§ WHAT THE TASK REQUIRES
Lines before the one containing "The Personality Profile" are to be left out; that line and all after it, through the end of the material below, are to be written out exactly.

**** DATA TO EXAMINE ****

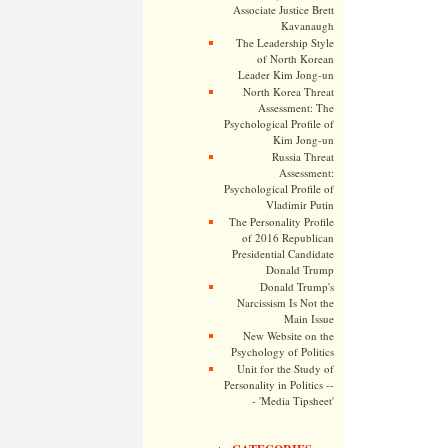
Associate Justice Brett
Kavanaugh
The Leadership Style
of North Korean
Leader Kim Jong-un
North Korea Threat
Assessment: The
Psychological Profile of
Kim Jong-un
Russia Threat
Assessment:
Psychological Profile of
Vladimir Putin
The Personality Profile
of 2016 Republican
Presidential Candidate
Donald Trump
Donald Trump's
Narcissism Is Not the
Main Issue
New Website on the
Psychology of Politics
Unit for the Study of
Personality in Politics --
- 'Media Tipsheet'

****

§ TASK RESULT
The Personality Profile
of 2016 Republican
Presidential Candidate
Donald Trump
Donald Trump's
Narcissism Is Not the
Main Issue
New Website on the
Psychology of Politics
Unit for the Study of
Personality in Politics --
- 'Media Tipsheet'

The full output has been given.